**WHAT YOU NEED TO DO**. Reproduce every entry that follows word for word, but omit the images.

(Saved data entries)
▬▬▬

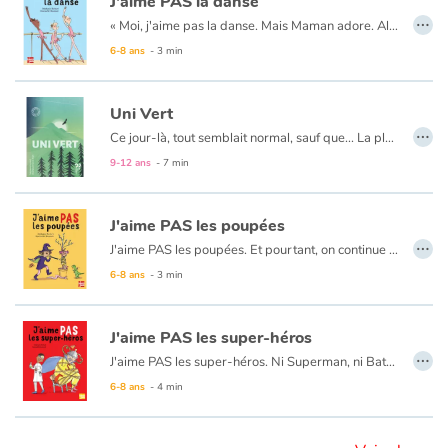
J'aime PAS la danse
…
« Moi, j'aime pas la danse. Mais Maman adore. Alors tous les mercredis, j'enfile mon tutu. Mais j'aime pas les tutus. Ça gratte et c'est rose. »Des cours ennuyeux au grand écart qui fait mal, la narratrice ne nous épargne rien, jusqu'au spectacle de fin d'année où elle part du mauvais côté et fait le pitre pour le plus grand plaisir du public.
6-8 ans
- 3 min
Blog
Actualités
Uni Vert
…
Ce jour-là, tout semblait normal, sauf que... La pluie qui gratouillait les murs était verte, les troncs d’arbres vert perroquet, les boîtes aux lettres vert amande… On tentait de s’habituer. Les chercheurs cherchaient, les hommes politiques politisaient. Bref, ça n’avançait pas beaucoup...
Par thématique
9-12 ans
- 7 min
Rencontres et témoignages
J'aime PAS les poupées
…
Contes d'ici et d'ailleurs
J'aime PAS les poupées. Et pourtant, on continue à m'en offrir ! Pour mes sept ans, ça n'a pas loupé... Mamie Esther m'a offert une grande poupée aux yeux ouverts. Mais cette fois-ci, pas question de me laisser faire !
6-8 ans
- 3 min
Autour de la lecture
J'aime PAS les super-héros
Apprendre à lire
…
J'aime PAS les super-héros. Ni Superman, ni Batman, ni doberman, ni frangipane, ni Jordan, qui crâne dans la cour de récré ! L'autre jour, il a même déclaré que son père était un super-héros en mission secrète. N'importe quoi !
6-8 ans
- 4 min
Livre audio
Activités et ateliers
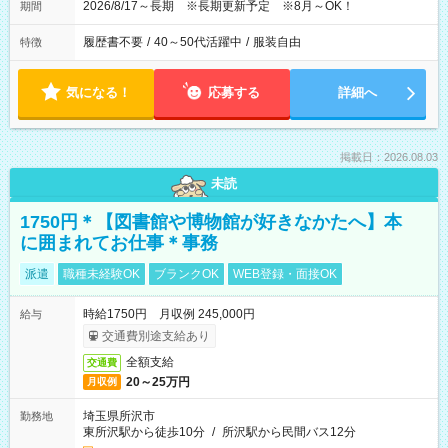
2026/8/17～長期 ※長期更新予定 ※8月～OK！
期間
履歴書不要
/
40～50代活躍中
/
服装自由
特徴
気になる！
応募する
詳細へ
掲載日：2026.08.03
未読
1750円＊【図書館や博物館が好きなかたへ】本
に囲まれてお仕事＊事務
派遣
職種未経験OK
ブランクOK
WEB登録・面接OK
時給1750円 月収例 245,000円
給与
交通費別途支給あり
全額支給
交通費
20～25万円
月収例
埼玉県所沢市
勤務地
東所沢駅から徒歩10分
/
所沢駅から民間バス12分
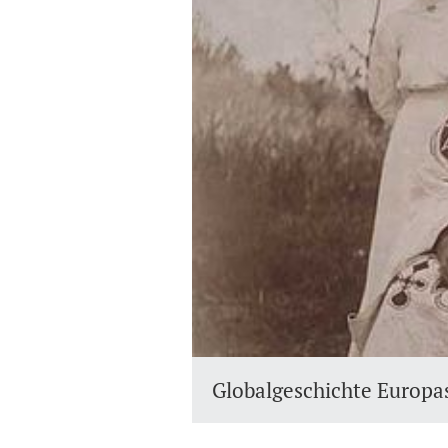
Globalgeschichte Europa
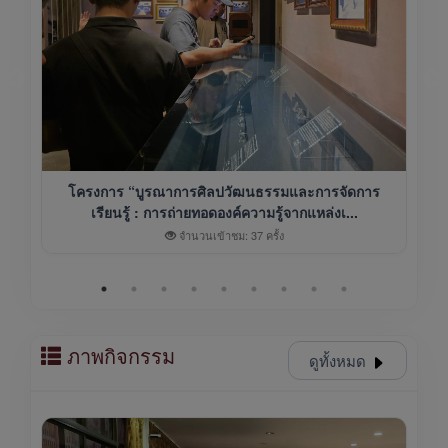
โครงการ “บูรณาการศิลปวัฒนธรรมและการจัดการ
เรียนรู้ : การถ่ายทอดองค์ความรู้จากแหล่งเ...
จำนวนเข้าชม: 37 ครั้ง
ภาพกิจกรรม
ดูทั้งหมด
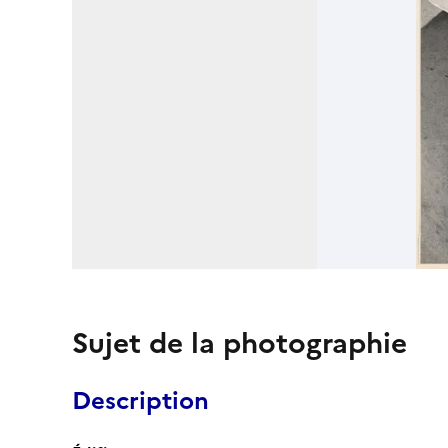
Sujet de la photographie
Description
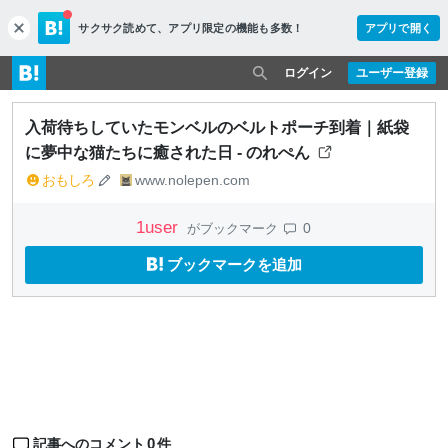
サクサク読めて、
アプリ限定の機能も多数！
アプリで開く
c
l
o
ログイン
ユーザー登録
s
e
入荷待ちしていたモンベルのベルトポーチ到着｜紙袋
に夢中な猫たちに癒された日 - のれぺん
おもしろ
www.nolepen.com
1
user
0
がブックマーク
ブックマークを追加
0
記事へのコメント
件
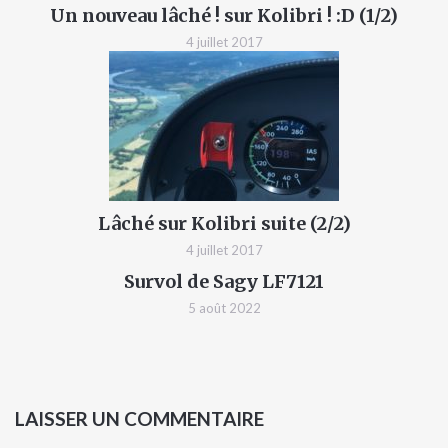
Un nouveau lâché ! sur Kolibri ! :D (1/2)
4 juillet 2017
Lâché sur Kolibri suite (2/2)
4 juillet 2017
Survol de Sagy LF7121
5 août 2022
LAISSER UN COMMENTAIRE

▬▬▬

**RESULT OF THIS TASK**.
J'aime PAS la danse
…
« Moi, j'aime pas la danse. Mais Maman adore. Alors tous les mercredis, j'enfile mon tutu. Mais j'aime pas les tutus. Ça gratte et c'est rose. »Des cours ennuyeux au grand écart qui fait mal, la narratrice ne nous épargne rien, jusqu'au spectacle de fin d'année où elle part du mauvais côté et fait le pitre pour le plus grand plaisir du public.
6-8 ans
- 3 min
Blog
Actualités
Uni Vert
…
Ce jour-là, tout semblait normal, sauf que... La pluie qui gratouillait les murs était verte, les troncs d’arbres vert perroquet, les boîtes aux lettres vert amande… On tentait de s’habituer. Les chercheurs cherchaient, les hommes politiques politisaient. Bref, ça n’avançait pas beaucoup...
Par thématique
9-12 ans
- 7 min
Rencontres et témoignages
J'aime PAS les poupées
…
Contes d'ici et d'ailleurs
J'aime PAS les poupées. Et pourtant, on continue à m'en offrir ! Pour mes sept ans, ça n'a pas loupé... Mamie Esther m'a offert une grande poupée aux yeux ouverts. Mais cette fois-ci, pas question de me laisser faire !
6-8 ans
- 3 min
Autour de la lecture
J'aime PAS les super-héros
Apprendre à lire
…
J'aime PAS les super-héros. Ni Superman, ni Batman, ni doberman, ni frangipane, ni Jordan, qui crâne dans la cour de récré ! L'autre jour, il a même déclaré que son père était un super-héros en mission secrète. N'importe quoi !
6-8 ans
- 4 min
Livre audio
Activités et ateliers
2026/8/17～長期 ※長期更新予定 ※8月～OK！
期間
履歴書不要
/
40～50代活躍中
/
服装自由
特徴
気になる！
応募する
詳細へ
掲載日：2026.08.03
未読
1750円＊【図書館や博物館が好きなかたへ】本
に囲まれてお仕事＊事務
派遣
職種未経験OK
ブランクOK
WEB登録・面接OK
時給1750円 月収例 245,000円
給与
交通費別途支給あり
全額支給
交通費
20～25万円
月収例
埼玉県所沢市
勤務地
東所沢駅から徒歩10分
/
所沢駅から民間バス12分
Globalgeschichte Europa
โครงการ “บูรณาการศิลปวัฒนธรรมและการจัดการ
เรียนรู้ : การถ่ายทอดองค์ความรู้จากแหล่งเ...
จำนวนเข้าชม: 37 ครั้ง
ภาพกิจกรรม
ดูทั้งหมด
Sujet de la photographie
Description
サクサク読めて、
アプリ限定の機能も多数！
アプリで開く
c
l
o
ログイン
ユーザー登録
s
e
入荷待ちしていたモンベルのベルトポーチ到着｜紙袋
に夢中な猫たちに癒された日 - のれぺん
おもしろ
www.nolepen.com
1
user
0
がブックマーク
ブックマークを追加
0
記事へのコメント
件
Un nouveau lâché ! sur Kolibri ! :D (1/2)
4 juillet 2017
Lâché sur Kolibri suite (2/2)
4 juillet 2017
Survol de Sagy LF7121
5 août 2022
LAISSER UN COMMENTAIRE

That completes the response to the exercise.